ABSTRACT

Aim: Pathologic hyperplasia of fibroblast is responsible for the progression of intraarticular fibrosis. Laminin α4 (LAMA4), a subunit of laminin macromolecule family, was found to be overexpressed in various fibrotic tissues. However, the role of LAMA4 in knee arthrofibrosis remains elusive. Therefore, the aim of this study was to investigate the effect and mechanism of LAMA4 on fibroblast proliferation and migration.

Materials and methods: Following knee surgery, LAMA4 expression was detected in intraarticular fibrous tissues in rabbits at week 2 and week 4, respectively. In lentivirus-mediated LAMA4-overexpressed fibroblasts, cellular proliferation was assessed by EdU labeling and cell cycle analysis, cellular migration was evaluated using Transwell assay, and the expressions of key components in Shh/Gli1 signaling were detected by qRT-PCR, western blot and immunofluorescence analysis. Additionally, canonical Shh cascade was further blocked in LAMA4-overexpressed fibroblasts by cyclopamine, and the changes in cellular proliferation and migration were investigated.

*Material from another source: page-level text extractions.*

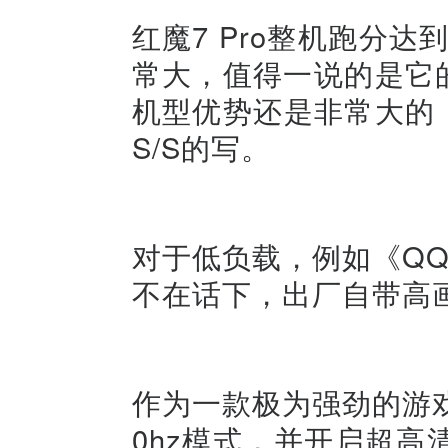
红魔7 Pro整机跑分达
常大，值得一说的是它
机型优势还是非常大的，达到
S/S的写。
对于低负载，例如《QQ
不在话下，出厂自带高
作为一款极为强劲的游
0hz模式，并开启超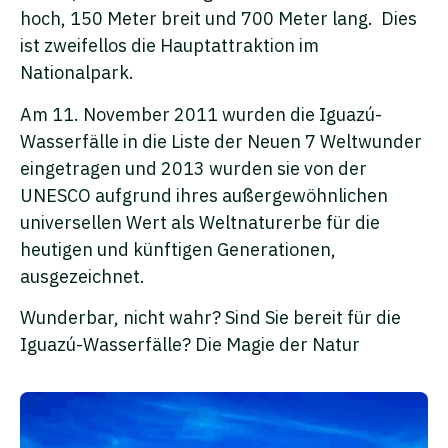
hoch, 150 Meter breit und 700 Meter lang. Dies
ist zweifellos die Hauptattraktion im
Nationalpark.
Am 11. November 2011 wurden die Iguazú-
Wasserfälle in die Liste der Neuen 7 Weltwunder
eingetragen und 2013 wurden sie von der
UNESCO aufgrund ihres außergewöhnlichen
universellen Wert als Weltnaturerbe für die
heutigen und künftigen Generationen,
ausgezeichnet.
Wunderbar, nicht wahr? Sind Sie bereit für die
Iguazú-Wasserfälle? Die Magie der Natur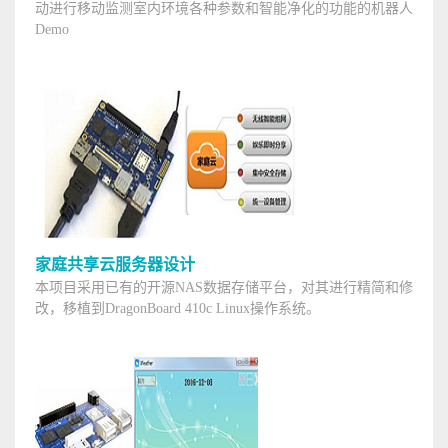
动进行移动监测室内环境各种参数和智能净化的功能的机器人
Demo
家庭共享云服务器设计
本项目采用已有的开源NAS数据存储平台，对其进行精简和修
改，移植到DragonBoard 410c Linux操作系统。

Results: LAMA4 expression was positively correlated with the severity of knee arthrofibrosis. Functional studies demonstrated that LAMA4 overexpression facilitated proliferation, cell cycle progression and migration in fibroblasts. Mechanically, LAMA4 activated the canonical Shh/Gli1 signaling and promoted the nuclear translocation of Gli1 to upregulate expression of genes associated with cellular proliferation and migration. Intriguingly, blockage of Shh/Gli1 signaling with cyclopamine reversed the promoting effects of LAMA4 on proliferation and migration of fibroblasts.

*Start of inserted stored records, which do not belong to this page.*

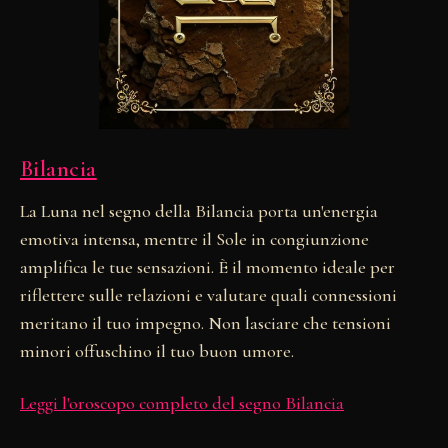
Bilancia
La Luna nel segno della Bilancia porta un'energia
emotiva intensa, mentre il Sole in congiunzione
amplifica le tue sensazioni. È il momento ideale per
riflettere sulle relazioni e valutare quali connessioni
meritano il tuo impegno. Non lasciare che tensioni
minori offuschino il tuo buon umore.
Leggi l'oroscopo completo del segno Bilancia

Conclusions: LAMA4 positively regulated cellular proliferation and migration in fibroblasts via activating the Shh/Gli1 signaling. LAMA4/Shh/Gli1 signaling axis might be a potential therapeutic target for the prevention of surgery-induced intraarticular fibrosis.

摘要

目的：成纤维细胞的病理性增生是导致关节内纤维化进展的原因。层粘连蛋白 α4 (LAMA4) 是层粘连蛋白大分子家族的一个亚基，被发现在各种纤维化组织中过表达。然而，LAMA4 在膝关节纤维化中的作用仍然难以捉摸。因此，本研究旨在探讨LAMA4对成纤维细胞增殖和迁移的影响及其机制。

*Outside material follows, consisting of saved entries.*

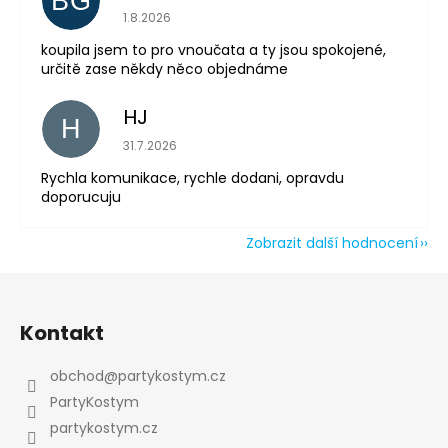
BG
Powered by chaterimo
Hodnocení obchodu je 5 z 5 hvězdiček.
1.8.2026
koupila jsem to pro vnoučata a ty jsou spokojené,
určitě zase někdy něco objednáme
HJ
H
Hodnocení obchodu je 5 z 5 hvězdiček.
31.7.2026
Rychla komunikace, rychle dodani, opravdu
doporucuju
Zobrazit další hodnocení
Z
á
Kontakt
p
a
obchod
@
partykostym.cz
t
PartyKostym
í
partykostym.cz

材料与方法：膝关节手术后，分别在第2周和第4周检测到兔关节内纤维组织中LAMA4的表达。在慢病毒介导的 LAMA4 过表达的成纤维细胞中，通过 EdU 标记和细胞周期分析评估细胞增殖，使用 Transwell 测定评估细胞迁移，并通过 qRT-PCR、蛋白质印迹和免疫荧光分析。此外，环巴胺在 LAMA4 过表达的成纤维细胞中进一步阻断了经典的 Shh 级联，并研究了细胞增殖和迁移的变化。

结果：LAMA4表达与膝关节纤维化严重程度呈正相关。功能研究表明，LAMA4 过表达促进了成纤维细胞的增殖、细胞周期进程和迁移。机械地，LAMA4 激活典型的 Shh/Gli1 信号并促进 Gli1 的核转位以上调与细胞增殖和迁移相关的基因的表达。有趣的是，环巴胺阻断 Shh/Gli1 信号通路逆转了 LAMA4 对成纤维细胞增殖和迁移的促进作用。

结论：LAMA4通过激活Shh/Gli1信号正向调节成纤维细胞的增殖和迁移。LAMA4/Shh/Gli1 信号轴可能是预防手术引起的关节内纤维化的潜在治疗靶点。